Urban School, SciencesPo, Paris, France
The COVID-19 crisis has had a significant impact on the lives and prospects of millions of people around the world. Comments appear to be evenly split between fear of the apocalypse and calls for denial. Many found the ideal culprit in the city; repentant archistars praised the countryside. However, common sense observations lead to risky generalizations and hasty conclusions.
Contrarywise, a recent survey concludes that only some changes will be permanent, while cities are the answer, not the problem. A survey at the Fondazione Eni Enrico Mattei looks at the impacts on 20 cities around the world over the coming years. Some 25 experts have drawn up more than 200 proposals mapping the impacts and priorities of 20 cities around the world.
Diverging from press comments, the experts predict that the city will remain attractive, even though the crisis has severely affected the vulnerable population, especially in the slums of the South of the world. Each city continues to face varied impacts, however, shaped by the structural problems (inequality, war, disease, climatic events, etc.) pending from the past. Panel members are cautious about either radical changes or significant innovations. For instance, the crisis will not trigger a steady transition from consumerism to frugality; a massive abandonment of cities is unlikely, as well an increase of deregulation.

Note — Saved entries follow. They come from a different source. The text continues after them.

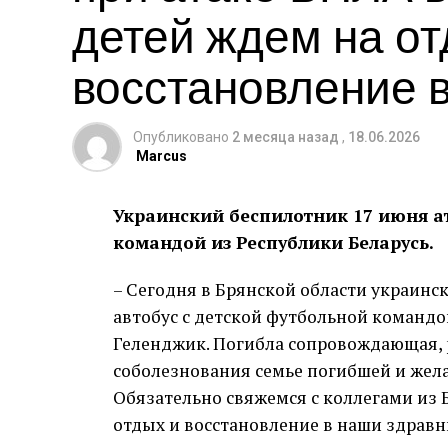
детей ждем на от
восстановление 
Опубликовано
2 месяца назад
,
18.06.2026
Marcus
Украинский беспилотник 17 июня ат
командой из Республики Беларусь.
– Сегодня в Брянской области украинс
автобус с детской футбольной командой
Геленджик. Погибла сопровождающая, 
соболезнования семье погибшей и жел
Обязательно свяжемся с коллегами из Б
отдых и восстановление в наши здравн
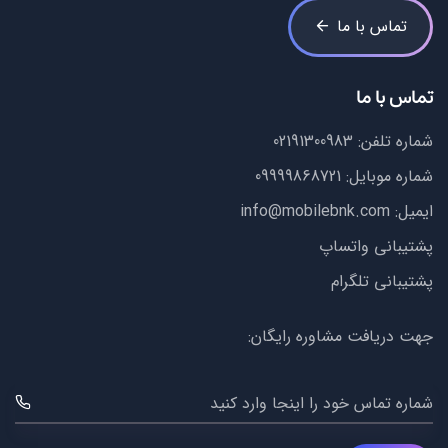
تماس با ما
تماس با ما
شماره تلفن:
02191300983
شماره موبایل:
09999868721
ایمیل:
info@mobilebnk.com
پشتیبانی واتساپ
پشتیبانی تلگرام
جهت دریافت مشاوره رایگان:
شماره تماس خود را اینجا وارد کنید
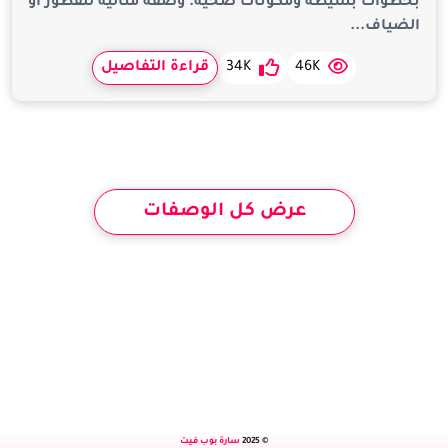
بخطوات بسيطة ومكونات صحية. وصفة مثالية للفطور أو
الضياف...
46K
34K
قراءة التفاصيل
عرض كل الوصفات
© 2025
سارة بوب فيت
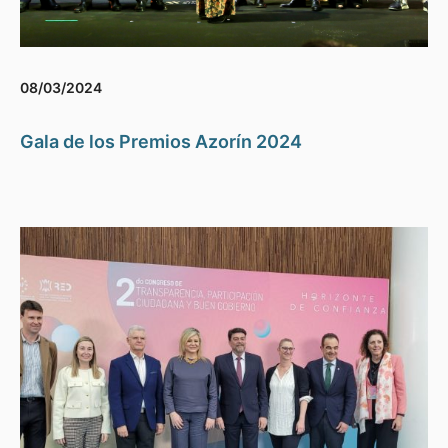
08/03/2024
Gala de los Premios Azorín 2024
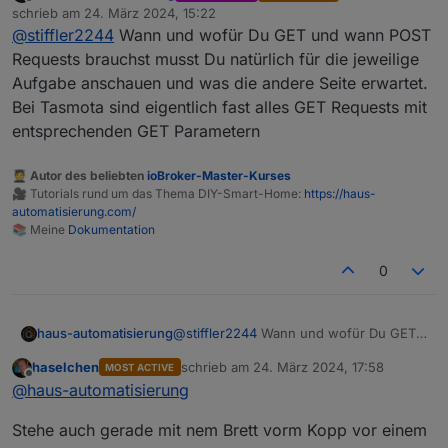
Offline
schrieb am
24. März 2024, 15:22
nichts.
Jänner 2024 auf Proxmox 8.1.3
zuletzt editiert von
@
stiffler2244
Wann und wofür Du GET und wann POST
Ich habe eine PV-Anlage mit Speicher - alles selbst
Node.js: v18.19.0(18.19.1)
gebaut natürlich. Ein ESP32 mit Tasmota drauf,
NPM: 10.2.3(10.2.4)
Requests brauchst musst Du natürlich für die jeweilige
steuert mir mittels PWM die Ladeleistung sodass
Aufgabe anschauen und was die andere Seite erwartet.
am Stromzähler eben nichts ins Netz geht. Mit den
Bei Tasmota sind eigentlich fast alles GET Requests mit
Sonoff Adapter (für die Tasmota Geräte) kann
entsprechenden GET Parametern
allerdings der PWM Wert nicht direkt geändert
werden. Das geschieht über einen HTTP Request,
welcher ja jetzt abläuft.
🧑‍🎓 Autor des beliebten
ioBroker-Master-Kurses
Will ich diesen Baustein durch den Http (post)
🎥 Tutorials rund um das Thema DIY-Smart-Home:
https://haus-
Baustein ersetzten, wird das Speichern-Symbol
automatisierung.com/
nicht mehr angezeigt. Ist das überhaupt der
📚 Meine
Dokumentation
richtige Baustein für diese Aufgabe? Mit dem Http
(get) Baustein funktionierts zumindest mal-wenn
0
auch die Timeout Fehler manchmal kommen.
Kurz gesagt: schiebe ich den http (post) Baustein
ins Blockly, kann nicht mehr gespeichert werden.
haus-automatisierung
@
stiffler2244
Wann und wofür Du GET
Hat noch wer diese Probleme?
und wann POST Requests brauchst
haselchen
schrieb am
24. März 2024, 17:58
MOST ACTIVE
musst Du natürlich für die jeweilige
zuletzt editiert von
Offline
@
haus-automatisierung
Aufgabe anschauen und was die andere
Seite erwartet. Bei Tasmota sind
Stehe auch gerade mit nem Brett vorm Kopp vor einem
eigentlich fast alles GET Requests mit
entsprechenden GET Parametern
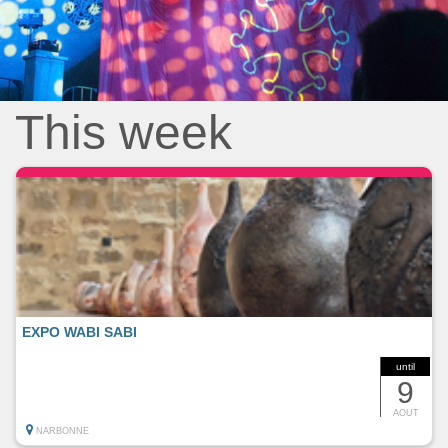
This week
EXPO WABI SABI
until
9
AOUT
NARBONNE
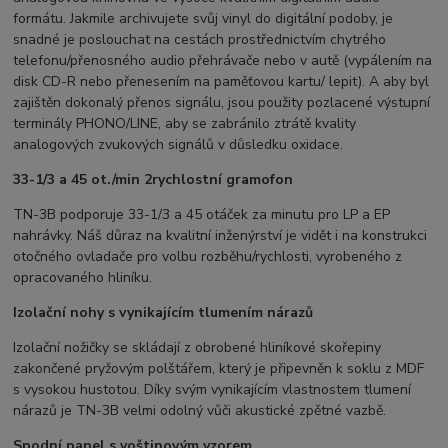
formátu. Jakmile archivujete svůj vinyl do digitální podoby, je
snadné je poslouchat na cestách prostřednictvím chytrého
telefonu/přenosného audio přehrávače nebo v autě (vypálením na
disk CD-R nebo přenesením na paměťovou kartu/ lepit). A aby byl
zajištěn dokonalý přenos signálu, jsou použity pozlacené výstupní
terminály PHONO/LINE, aby se zabránilo ztrátě kvality
analogových zvukových signálů v důsledku oxidace.
33-1/3 a 45 ot./min 2rychlostní gramofon
TN-3B podporuje 33-1/3 a 45 otáček za minutu pro LP a EP
nahrávky. Náš důraz na kvalitní inženýrství je vidět i na konstrukci
otočného ovladače pro volbu rozběhu/rychlosti, vyrobeného z
opracovaného hliníku.
Izolační nohy s vynikajícím tlumením nárazů
Izolační nožičky se skládají z obrobené hliníkové skořepiny
zakončené pryžovým polštářem, který je připevněn k soklu z MDF
s vysokou hustotou. Díky svým vynikajícím vlastnostem tlumení
nárazů je TN-3B velmi odolný vůči akustické zpětné vazbě.
Spodní panel s voštinovým vzorem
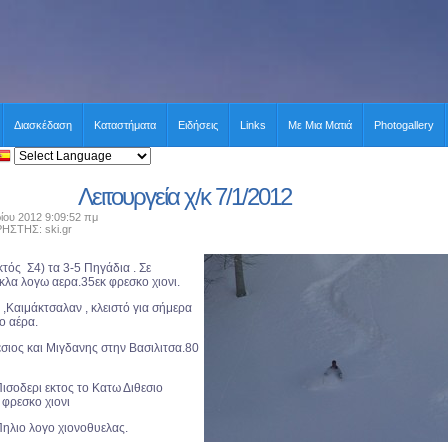
Διασκέδαση
Καταστήματα
Ειδήσεις
Links
Με Μια Ματιά
Photogallery
Λειτουργεία χ/κ 7/1/2012
ίου 2012 9:09:52 πμ
ΤΗΣ: ski.gr
εκτός Σ4) τα 3-5 Πηγάδια . Σε
κλα λογω αερα.35εκ φρεσκο χιονι.
 ,Καιμάκτσαλαν , κλειστό για σήμερα
ο αέρα.
σιος και Μιγδανης στην Βασιλιτσα.80
ισοδερι εκτος το Κατω Διθεσιο
. φρεσκο χιονι
Πηλιο λογο χιονοθυελας.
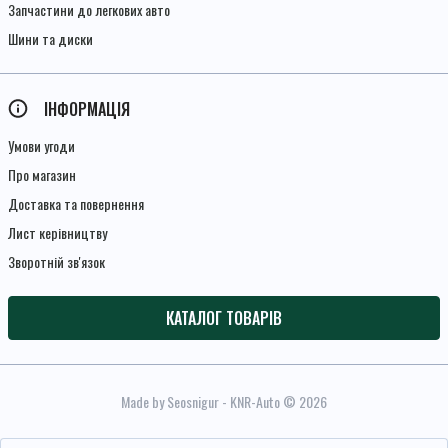
Запчастини до легкових авто
Шини та диски
ІНФОРМАЦІЯ
Умови угоди
Про магазин
Доставка та повернення
Лист керівництву
Зворотній зв'язок
КАТАЛОГ ТОВАРІВ
Made by Seosnigur
- KNR-Auto © 2026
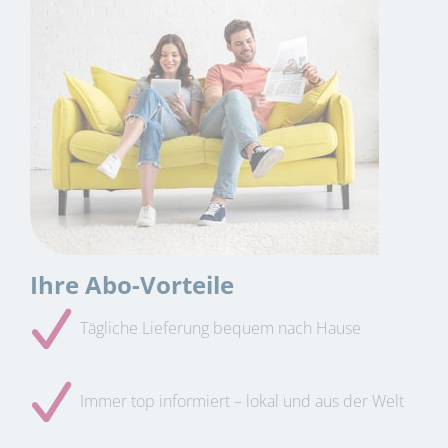
Ihre Abo-Vorteile
Tägliche Lieferung bequem nach Hause
Immer top informiert – lokal und aus der Welt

The spatial impacts of the pandemic present significant “local” variability. Production chains will become shorter, tourism will rediscover nearby places, and local governance will become crucial. The integration of digital and urban flows accelerated its pace. New ways of working explode the demand for IT and crash the need for office space. Mobility flows and routes change, some will decrease, affecting cities’ budgets and programs. AI systems will restructure technological networks and infrastructures. Public spaces will be remotely controlled and less used.
Private and public spaces and infrastructures integrating digital technology arise a challenge to the local collective action. The COVID crisis highlighted the limits of forecasting of States. Cities are already concerned but not yet equipped. A shift has been started by local actions, some informal some promoted renewing the struggle between states and cities. Cities taking advantage of this shift will become more powerful and potentially more efficient. They can become fairer or not, depending on where we will ‘land’ in politics. In all case, the local institutions of welfare and governance need to be redesigned.